Pavillon Julienne #2
Je me suis donc rendue au 20 rue Lebrun, petit immeuble de deux étages en pierre de Paris sans aucune qualité particulière. La porte vitrée laissait entrevoir un jardin entouré d'autres immeubles de différentes hauteurs. J'ai appuyé sur le bouton d'un interphone isolé, sans nom, et il m'a été répondu immédiatement par un aimable petit bip de bienvenue. Je suis entrée. A gauche de la cour, j'ai découvert un chantier. En lieu et place du pavillon de chasse, une folie à mascaron, une rotonde avec deux ailes. Le petit panneau d'information en forme de rame installé par les services culturels de la ville de Paris m'apprendra que ce qui est hâtivement intitulé la "folie du treizième " est "l'unique survivante dans le 13e arrondissement des demeures de plaisance du XVIIIe siècle. Construite en 1727 et vendue en 1767."
Sans doute une folie construite par Jean de Julienne, directeur de la manufacture des Gobelins, ami et protecteur de Watteau et grand collectionneur.
A demie bredouille mais tout de même comblée par cette surprise, je repars vers la manufacture des Gobelins et longe la rue du même nom. Le n°3 semble ancien, un vieux monsieur ouvre la porte je m'engage derrière lui dans une belle cour à l'atmosphère pragoise. A l'escalier C, une impressionnante volée de marches. De la fenêtre du deuxième étage, rien qui ressemble au pavillon de chasse, juste un aperçu de l'orangerie du même Jean de Julienne. Huysmans l'a ainsi décrite dans un court texte intitulé La Bièvre, de 1914.

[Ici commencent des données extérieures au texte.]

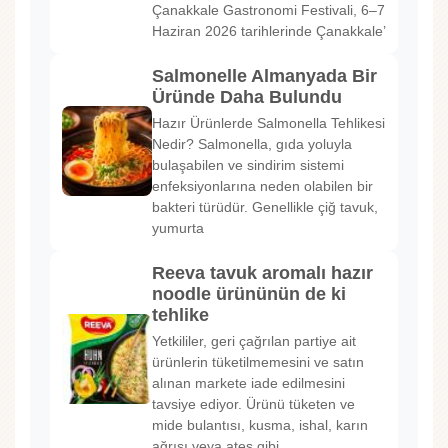
Çanakkale Gastronomi Festivali, 6–7
Haziran 2026 tarihlerinde Çanakkale’
Salmonelle Almanyada Bir
Üründe Daha Bulundu
Hazır Ürünlerde Salmonella Tehlikesi
Nedir? Salmonella, gıda yoluyla
bulaşabilen ve sindirim sistemi
enfeksiyonlarına neden olabilen bir
bakteri türüdür. Genellikle çiğ tavuk,
yumurta
Reeva tavuk aromalı hazır
noodle ürününün de ki
tehlike
Yetkililer, geri çağrılan partiye ait
ürünlerin tüketilmemesini ve satın
alınan markete iade edilmesini
tavsiye ediyor. Ürünü tüketen ve
mide bulantısı, kusma, ishal, karın
ağrısı veya ateş gibi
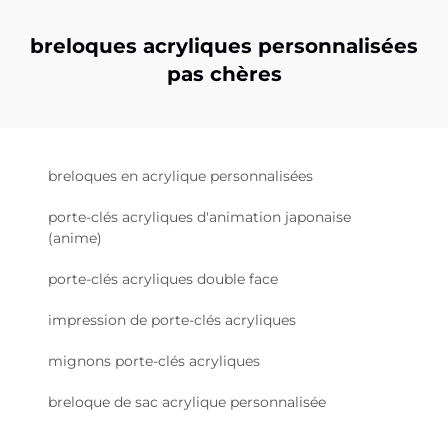
breloques acryliques personnalisées
pas chères
breloques en acrylique personnalisées
porte-clés acryliques d'animation japonaise
(anime)
porte-clés acryliques double face
impression de porte-clés acryliques
mignons porte-clés acryliques
breloque de sac acrylique personnalisée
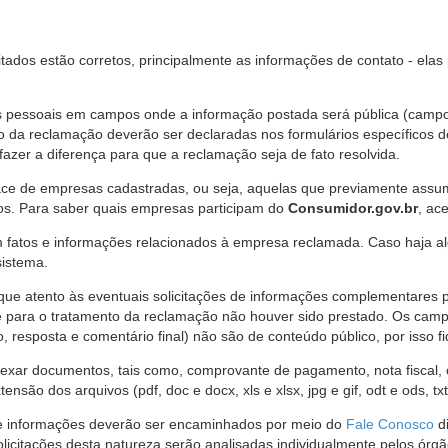
citados estão corretos, principalmente as informações de contato - ela
pessoais em campos onde a informação postada será pública (campo r
o da reclamação deverão ser declaradas nos formulários específicos
fazer a diferença para que a reclamação seja de fato resolvida.
ce de empresas cadastradas, ou seja, aquelas que previamente assumi
os. Para saber quais empresas participam do
Consumidor.gov.br
, ac
 fatos e informações relacionados à empresa reclamada. Caso haja al
sistema.
e atento às eventuais solicitações de informações complementares 
 para o tratamento da reclamação não houver sido prestado. Os camp
sposta e comentário final) não são de conteúdo público, por isso fique
ar documentos, tais como, comprovante de pagamento, nota fiscal, ord
nsão dos arquivos (pdf, doc e docx, xls e xlsx, jpg e gif, odt e ods, tx
 de informações deverão ser encaminhados por meio do
Fale Conosco
di
olicitações desta natureza serão analisadas individualmente pelos órg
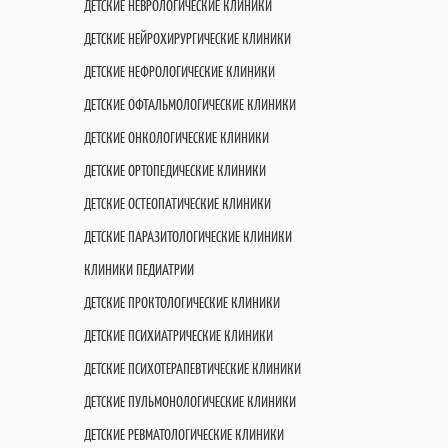
ДЕТСКИЕ НЕВРОЛОГИЧЕСКИЕ КЛИНИКИ
ДЕТСКИЕ НЕЙРОХИРУРГИЧЕСКИЕ КЛИНИКИ
ДЕТСКИЕ НЕФРОЛОГИЧЕСКИЕ КЛИНИКИ
ДЕТСКИЕ ОФТАЛЬМОЛОГИЧЕСКИЕ КЛИНИКИ
ДЕТСКИЕ ОНКОЛОГИЧЕСКИЕ КЛИНИКИ
ДЕТСКИЕ ОРТОПЕДИЧЕСКИЕ КЛИНИКИ
ДЕТСКИЕ ОСТЕОПАТИЧЕСКИЕ КЛИНИКИ
ДЕТСКИЕ ПАРАЗИТОЛОГИЧЕСКИЕ КЛИНИКИ
КЛИНИКИ ПЕДИАТРИИ
ДЕТСКИЕ ПРОКТОЛОГИЧЕСКИЕ КЛИНИКИ
ДЕТСКИЕ ПСИХИАТРИЧЕСКИЕ КЛИНИКИ
ДЕТСКИЕ ПСИХОТЕРАПЕВТИЧЕСКИЕ КЛИНИКИ
ДЕТСКИЕ ПУЛЬМОНОЛОГИЧЕСКИЕ КЛИНИКИ
ДЕТСКИЕ РЕВМАТОЛОГИЧЕСКИЕ КЛИНИКИ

"Ici, la scène change ; le décor d’une misère abjecte s’effondre, et un coin de vieille ville, solennelle et sombre, surgit à deux pas des avenues modernes. La rue arbore d’anciens hôtels, convertis en fabriques, mais dont le seigneurial aspect persiste. Au numéro 3, une porte cochère, énorme et trapue, aux vantaux martelés de clous, donne accès dans une vaste cour où de hautes fenêtres évoquent les fastueux salons du temps jadis. C’est l’hôtel du marquis de Mascarini, maintenant encombré par des camions ; des marchands de chaussures, des teinturiers, des apprêteurs, ont mué les boudoirs en bureaux de commande et de caisse ; l’absorption du noble passé par la roturière richesse du temps présent est accomplie. Les millionnaires de la halle aux cuirs occupent en maîtres ces hôtels entourés de jardins verts et galonnés d’un ruban noir par la Bièvre. Plus loin, sur le boulevard d’Italie, par-dessus un petit mur, l’on peut plonger dans ces promenades semées de boulingrins et de corbeilles, entourées de buis, taillées dans le goût vieillot des parcs auliques."
Plus loin, au n°19, je me consolerai avec cette cour, ces fenêtres à meneaux et un escalier à vis monté autour d'un fût de chêne.
Rentrée chez moi, j'apprendrai après de patientes recherches que le pavillon de Julienne a été "démonté dans les années 1960 pour une extension de la Manufacture des Gobelins" et que "ses pierres seraient encore par terre le long du Mobilier National". Une carte postale du début du XXe siècle indique qu'il se situait 3 bis ruelle des Gobelins, aujourd'hui partiellement remplacée par la rue berbier du mets.
Qu'il puisse figurer encore dans l'inventaire des monuments historiques, à une adresse erronée, est un grand mystère. La base Mérimée recenserait-elle d'autres monuments fantômes, glissés dans les interstices de l'espace-temps ? A dire vrai, cette idée n'est pas sans charme.